Growing up, Alondra always felt called to medicine. As a little girl, she wanted to be a pediatrician. But that changed when she met a nurse who was herself living with cancer. This nurse noticed Alondra's compassion and deep commitment to patient care and told her, "This is where you need to be." Alondra was almost finished with nursing school when a doctor came to her and repeated those words. The doctor then asked her to work in her oncology clinic. "It was as if all of the doors opened for me to become an oncology nurse. When it happened, I knew this is where I belong," Alondra says.
Alondra says she loves her job because it gives her an opportunity to dedicate herself to the things she most enjoys: providing compassionate patient care, educating her patients and their families about the diagnosis, and offering emotional and spiritual support to people in what can be a difficult time. "Nursing requires compassion, trust, a willingness and ability to listen-and sometimes it requires humor. Doors open where we're meant to be. That's what happened to me, and that's how I know that I'm meant to be here," she says.
Alondra is married with three daughters, ages 15, 9 and 9 months. She loves to read biographies that include crime and mystery; on television she enjoys Law and Order and CSI. But she doesn't spend all of her free time reading or watching TV. In fact, most of her favorite activities involve a high level of energy. "I like to be active.
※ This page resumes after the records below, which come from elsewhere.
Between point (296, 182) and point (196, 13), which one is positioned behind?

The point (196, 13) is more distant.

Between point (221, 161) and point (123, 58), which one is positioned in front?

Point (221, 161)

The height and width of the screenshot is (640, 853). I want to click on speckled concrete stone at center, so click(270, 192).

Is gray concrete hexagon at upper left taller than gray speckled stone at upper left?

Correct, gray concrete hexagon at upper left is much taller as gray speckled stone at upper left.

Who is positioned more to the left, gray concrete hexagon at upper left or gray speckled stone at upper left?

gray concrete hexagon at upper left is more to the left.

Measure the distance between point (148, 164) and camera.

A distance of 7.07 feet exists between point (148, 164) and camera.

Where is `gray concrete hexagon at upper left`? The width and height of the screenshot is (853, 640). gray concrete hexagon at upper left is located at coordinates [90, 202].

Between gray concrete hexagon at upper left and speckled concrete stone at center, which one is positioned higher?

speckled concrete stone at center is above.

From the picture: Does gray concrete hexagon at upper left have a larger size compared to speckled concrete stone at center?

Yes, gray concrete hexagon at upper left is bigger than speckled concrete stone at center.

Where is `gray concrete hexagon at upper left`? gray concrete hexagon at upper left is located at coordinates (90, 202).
My favorite exercise classes blend yoga, pilates and tai chi. I also love to go horseback riding with my daughters. We live on a small farm where we have just about every kind of animal you can imagine in addition to our seasonal vegetable garden. It's fantastic for the girls because it teaches them so much about the cycle of life," she says.
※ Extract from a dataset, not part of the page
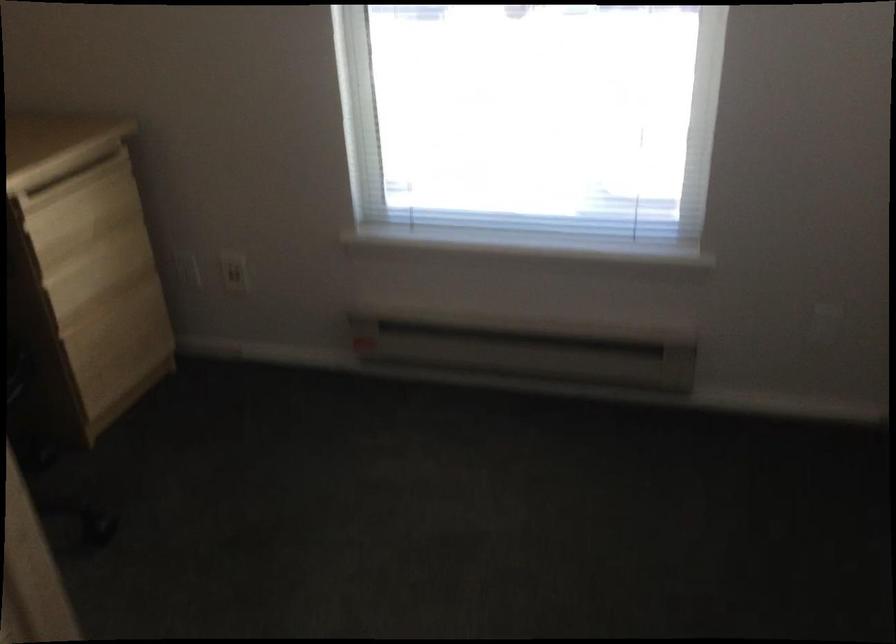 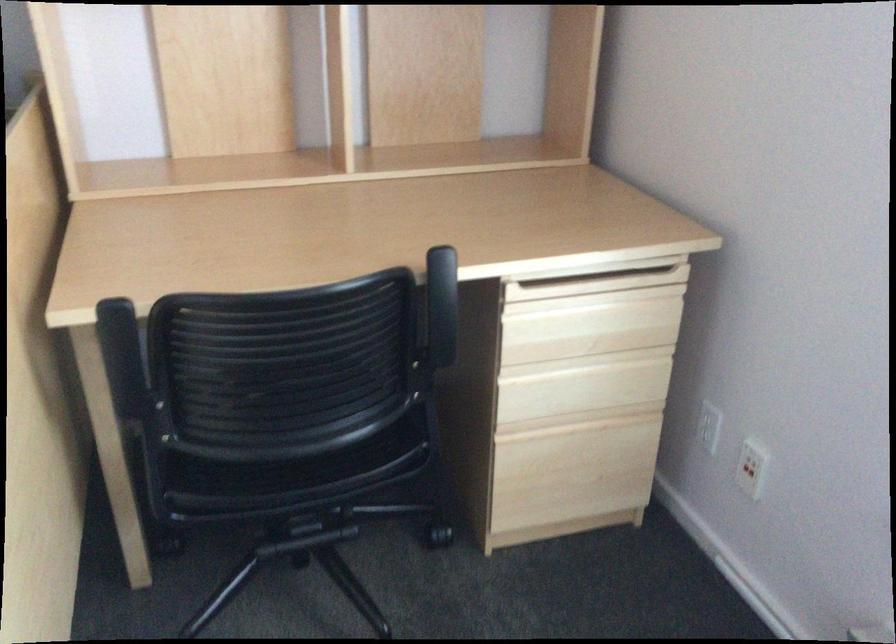 In the second image, find the point that corresponds to (x=237, y=276) in the first image.

(747, 471)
"Working at Memorial has given me so many opportunities for personal and professional growth. I started here as a unit secretary while I was still in nursing school and now serve as the Nurse Manager for the Medical/Oncology department." She is currently working on her master's degree in oncology nursing and one day hopes to serve oncology patients as a nurse practitioner. "Whatever I do, I know I'll be valued and supported," she says.
"I also really appreciate the diversity here, from housekeepers to care givers to nurses. I see it in every area every day. This is important to me because we serve a diverse community," she says. "In the Latino community many people don't go to the doctor. There are a variety of barriers beyond financial resources and a language barrier. They listen to me. I like getting personally involved in patient and family education, sharing with them the importance of preventative medicine before they get sick."